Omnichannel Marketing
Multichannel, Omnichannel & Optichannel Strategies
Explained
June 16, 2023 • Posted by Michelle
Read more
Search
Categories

============

TASK OBJECTIVE:
Take the line with "Multichannel, Omnichannel &" and all lines after it through the end of the records, and write them out exactly; include nothing else.

WRITTEN SOLUTION:
Multichannel, Omnichannel & Optichannel Strategies
Explained
June 16, 2023 • Posted by Michelle
Read more
Search
Categories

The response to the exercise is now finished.